Each store handles what it’s best at:

  • Postgres stores users, orders, products — relational data with ACID guarantees
  • Redis handles caching, counters, rate limits, sessions — fast ephemeral data
  • MongoDB stores events — high-volume, variable-schema, write-heavy data

Error Handling Across Stores

When you have multiple data stores, error handling gets interesting. A write might succeed in Postgres but fail in Redis. You need to decide: is that an error?

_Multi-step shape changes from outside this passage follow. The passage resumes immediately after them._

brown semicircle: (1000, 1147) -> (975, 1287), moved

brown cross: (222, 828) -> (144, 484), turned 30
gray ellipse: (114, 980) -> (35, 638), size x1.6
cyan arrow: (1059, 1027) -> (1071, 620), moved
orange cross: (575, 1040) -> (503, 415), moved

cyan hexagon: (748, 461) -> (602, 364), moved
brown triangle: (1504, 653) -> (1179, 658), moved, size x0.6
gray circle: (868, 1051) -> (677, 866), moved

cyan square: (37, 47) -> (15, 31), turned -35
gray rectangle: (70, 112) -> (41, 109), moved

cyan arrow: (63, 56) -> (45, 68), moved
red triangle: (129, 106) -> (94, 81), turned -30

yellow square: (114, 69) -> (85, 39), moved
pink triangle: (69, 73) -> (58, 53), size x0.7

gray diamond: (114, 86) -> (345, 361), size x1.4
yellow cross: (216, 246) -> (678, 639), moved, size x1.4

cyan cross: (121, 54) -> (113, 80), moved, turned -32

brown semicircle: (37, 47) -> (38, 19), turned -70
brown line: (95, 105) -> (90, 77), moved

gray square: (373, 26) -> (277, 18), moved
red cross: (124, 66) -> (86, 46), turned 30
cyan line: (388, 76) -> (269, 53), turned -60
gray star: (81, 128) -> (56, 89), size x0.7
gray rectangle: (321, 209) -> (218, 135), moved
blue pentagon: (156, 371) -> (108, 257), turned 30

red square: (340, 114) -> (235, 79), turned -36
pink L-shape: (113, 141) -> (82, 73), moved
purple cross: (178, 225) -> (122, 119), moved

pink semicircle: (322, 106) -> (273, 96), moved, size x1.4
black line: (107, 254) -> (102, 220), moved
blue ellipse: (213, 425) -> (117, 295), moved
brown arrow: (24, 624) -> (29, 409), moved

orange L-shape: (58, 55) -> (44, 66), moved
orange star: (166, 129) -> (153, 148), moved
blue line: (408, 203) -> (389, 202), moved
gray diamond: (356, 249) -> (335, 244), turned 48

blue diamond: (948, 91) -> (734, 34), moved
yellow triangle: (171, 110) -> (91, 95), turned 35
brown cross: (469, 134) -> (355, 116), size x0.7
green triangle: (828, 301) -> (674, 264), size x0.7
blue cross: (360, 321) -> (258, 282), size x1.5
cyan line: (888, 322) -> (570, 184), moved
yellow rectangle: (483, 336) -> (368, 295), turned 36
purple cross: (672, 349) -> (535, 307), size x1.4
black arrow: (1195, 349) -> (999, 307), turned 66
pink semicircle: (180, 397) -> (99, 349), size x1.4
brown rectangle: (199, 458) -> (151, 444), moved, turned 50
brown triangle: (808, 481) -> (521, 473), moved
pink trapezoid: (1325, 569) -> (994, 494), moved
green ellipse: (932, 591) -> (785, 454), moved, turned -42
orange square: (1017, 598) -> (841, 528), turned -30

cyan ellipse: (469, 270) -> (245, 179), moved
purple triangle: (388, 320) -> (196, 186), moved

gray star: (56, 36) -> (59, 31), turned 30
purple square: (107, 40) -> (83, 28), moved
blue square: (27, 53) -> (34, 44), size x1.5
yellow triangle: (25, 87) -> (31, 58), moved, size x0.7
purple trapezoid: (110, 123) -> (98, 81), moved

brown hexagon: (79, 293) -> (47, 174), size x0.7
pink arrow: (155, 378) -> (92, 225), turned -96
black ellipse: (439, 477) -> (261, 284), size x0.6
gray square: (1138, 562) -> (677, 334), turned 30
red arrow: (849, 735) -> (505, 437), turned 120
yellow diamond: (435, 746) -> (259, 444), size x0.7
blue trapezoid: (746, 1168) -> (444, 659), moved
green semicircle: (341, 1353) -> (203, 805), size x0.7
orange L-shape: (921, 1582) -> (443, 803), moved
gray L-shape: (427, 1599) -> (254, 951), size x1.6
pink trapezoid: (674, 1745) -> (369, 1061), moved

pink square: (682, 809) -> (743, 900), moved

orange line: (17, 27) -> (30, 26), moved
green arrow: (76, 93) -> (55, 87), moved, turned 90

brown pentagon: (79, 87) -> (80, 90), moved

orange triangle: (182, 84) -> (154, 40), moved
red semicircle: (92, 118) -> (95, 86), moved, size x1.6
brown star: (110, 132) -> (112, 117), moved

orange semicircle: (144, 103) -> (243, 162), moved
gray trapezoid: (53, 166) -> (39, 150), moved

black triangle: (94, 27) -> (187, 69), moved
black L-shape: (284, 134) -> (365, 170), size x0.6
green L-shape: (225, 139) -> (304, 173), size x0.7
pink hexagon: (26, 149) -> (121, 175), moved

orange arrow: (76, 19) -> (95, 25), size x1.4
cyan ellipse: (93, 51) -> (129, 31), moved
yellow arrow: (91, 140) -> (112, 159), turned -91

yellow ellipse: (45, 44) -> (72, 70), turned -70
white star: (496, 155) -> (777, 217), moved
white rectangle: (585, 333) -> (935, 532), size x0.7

#[derive(Debug, thiserror::Error)]
enum DataError {
    #[error("database error: {0}")]
    Database(#[from] sqlx::Error),

    #[error("cache error: {0}")]
    Cache(String),

    #[error("event store error: {0}")]
    EventStore(String),
}

async fn create_user_full(
    data: &DataLayer,
    input: CreateUser,
) -> Result<User, DataError> {
    // 1. Write to Postgres (must succeed)
    let user = sqlx::query_as!(User,
        "INSERT INTO users (username, email) VALUES ($1, $2) RETURNING *",
        input.username, input.email
    )
    .fetch_one(&data.postgres)
    .await?;

    // 2. Populate cache (best effort — log failure but don't fail the request)
    let mut redis = data.redis.clone();
    if let Ok(json) = serde_json::to_string(&user) {
        if let Err(e) = redis.set_ex::<_, _, ()>(
            &format!("user:{}", user.id), &json, 300
        ).await {
            eprintln!("Failed to cache new user: {}", e);
            // Don't return error — user was created successfully
        }
    }

    // 3. Log event (best effort)
    let event = Event {
        id: None,
        event_type: "user_created".to_string(),
        user_id: user.id.to_string(),
        payload: doc! { "username": &user.username },
        timestamp: chrono::Utc::now(),
    };
    if let Err(e) = data.events.insert_one(event).await {
        eprintln!("Failed to log user_created event: {}", e);
        // Don't return error — user was created successfully
    }

    Ok(user)
}

The pattern: the primary write (Postgres) must succeed. Secondary writes (cache, event log) are best-effort. Log failures but don’t fail the request. If your cache is down, users should still be able to sign up — they’ll just experience slightly slower reads until the cache comes back.

Wrapping Up the Series

We’ve covered the full stack of database patterns in Rust:

  1. SQLx — compile-time checked raw SQL
  2. Diesel — the ORM approach
  3. Connection pools — managing database connections efficiently
  4. Migrations — evolving your schema safely
  5. Transactions — atomic operations and rollback
  6. Repository pattern — abstracting persistence
  7. Query builders — type-safe dynamic queries
  8. Testing — testing against real databases
  9. Performance — N+1 queries, indexes, EXPLAIN
  10. Non-relational stores — Redis, MongoDB, and when to use them

The throughline across all ten lessons: Rust’s type system is your best friend for database work. Compile-time query checking, ownership-based transaction management, trait-based repository abstraction — these aren’t academic exercises. They’re patterns that prevent real production bugs.

Pick the right tool for each data problem, test against real databases, and let the compiler catch what it can. Your on-call rotation will thank you.